The Virginian-Pilot
                             THE VIRGINIAN-PILOT 
              Copyright (c) 1994, Landmark Communications, Inc.

DATE: Saturday, December 3, 1994             TAG: 9412030293
SECTION: LOCAL                    PAGE: B1   EDITION: FINAL 
SOURCE: BY JON FRANK, STAFF WRITER 
DATELINE: VIRGINIA BEACH                     LENGTH: Medium:   82 lines

HOLIDAY SOBRIETY CHECKS BEGIN STATE POLICE SAY THE CHECKPOINTS, USED 10 YEARS, ARE EFFECTIVE

Some drivers got their first holiday greeting on Friday night. It came from state police who stopped them for a sobriety check at the Virginia Beach-Norfolk Expressway toll plaza.

By 11 p.m., police had pulled over several dozen vehicles, although only one driver was cited for drunken driving. But many others who had been drinking received stern lectures, even though they were below the legal limit of intoxication.

It was the first local edition of what will be a Christmas-season assault on drunken driving in Virginia. State police will be running more than 100 of these checkpoints across the commonwealth, said Col. M. Wayne Huggins, superintendent of the Virginia State Police.

``The holiday season is a peak time of the year,'' Huggins said. ``There is more partying going on, and, unfortunately, people use this time also to do more drinking and driving.''

The stops are aimed first at keeping drunks off the road, so the state police are not keeping the times and locations secret. The next sobriety stops in southeast Virginia will be on Dec. 10 and 16 on State Route 33 in Middlesex County. There will be others in Hampton Roads between Christmas and the new year.

Just because state police are announcing their safety checks, would-be drunken drivers shouldn't count on eluding capture by taking other routes. Local police will mount their own checkpoints, and they are not announcing theirs in advance.

The holiday checkpoint blitz comes at a time when alcohol-related traffic deaths are declining across the country.

According to statistics compiled by the National Highway Traffic Safety Administration, the number of drunk drivers involved in fatal crashes across the country dropped 33 percent during the last decade, from 14,589 to 21,780. And the percentage of all traffic deaths involving alcohol decreased to 43.5 percent from 57.3 percent.

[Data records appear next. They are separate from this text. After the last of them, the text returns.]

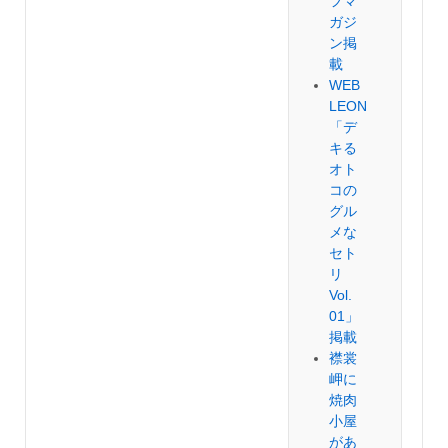
フマ
ガジ
ン掲
載
WEB
LEON
「デ
キる
オト
コの
グル
メな
セト
リ
Vol.
01」
掲載
襟裳
岬に
焼肉
小屋
があ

But Huggins said the decline needs to be assessed in context. Almost 17,000 people, he said, will be killed nationally during 1994 because of drunk drivers. Up to 450 of those victims will be in Virginia.

``I find those numbers totally unacceptable,'' Huggins said. ``The state police, along with local police, will continue to do everything in our power to keep that decline going.''

State police believe that sobriety checkpoints, which were first used about 10 years ago, have proven to be an effective way to take drunk drivers off the road. Huggins said the checkpoints have caught repeat offenders and scared many into staying off the roads altogether after drinking.

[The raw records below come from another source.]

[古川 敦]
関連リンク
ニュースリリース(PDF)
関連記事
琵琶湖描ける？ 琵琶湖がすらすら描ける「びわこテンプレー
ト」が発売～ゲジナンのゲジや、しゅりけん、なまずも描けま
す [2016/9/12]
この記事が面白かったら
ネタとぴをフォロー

Tougher laws with stiffer penalties also have helped curb drunk driving, according to experts. But the major change in Virginia's law - a lower blood alcohol content level of 0.08 that went into effect July 1 - has not had much impact, said Maj. John Scott, deputy director of the bureau of field operations at State Police headquarters in Richmond.

Scott said that comparative numbers are few because the law has been in effect for less than six months. So far, the results are mixed.

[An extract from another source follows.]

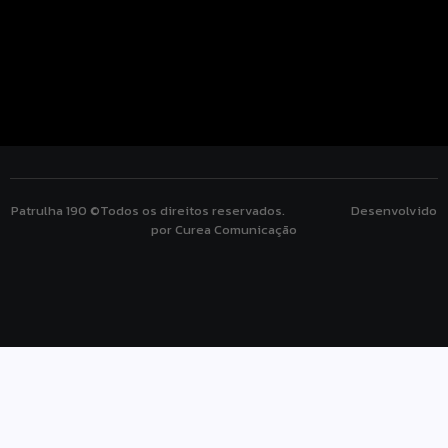
Patrulha 190 ©Todos os direitos reservados. Desenvolvido
por Curea Comunicação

There was a slight increase this year for October, when 752 people were arrested, compared to 637 in 1993.

But from July through October of this year, 7,506 people were arrested for drunk driving. That is a drop from the 7,933 arrested during the same time period in 1993.

``My conclusion is that there hasn't been a lot of change or a lot of difference,'' Scott said.

Another change begins in January when police will be able to instantly revoke the license of any driver caught operating a vehicle while intoxicated.

Not all drivers will be ordered out of their cars at checkpoints, or will be asked to take blood-alcohol tests, Huggins explained. As police get more experienced at working sobriety checkpoints, they become quite expert at picking out the drunk from the sober.

``It becomes pretty obvious to the trained eye,'' Huggins said. ``And when a drunk person rolls down his car window, you would be amazed at the odor that comes out. It could literally knock you down.'' MEMO: Staff Writer Steve Stone contributed to this report.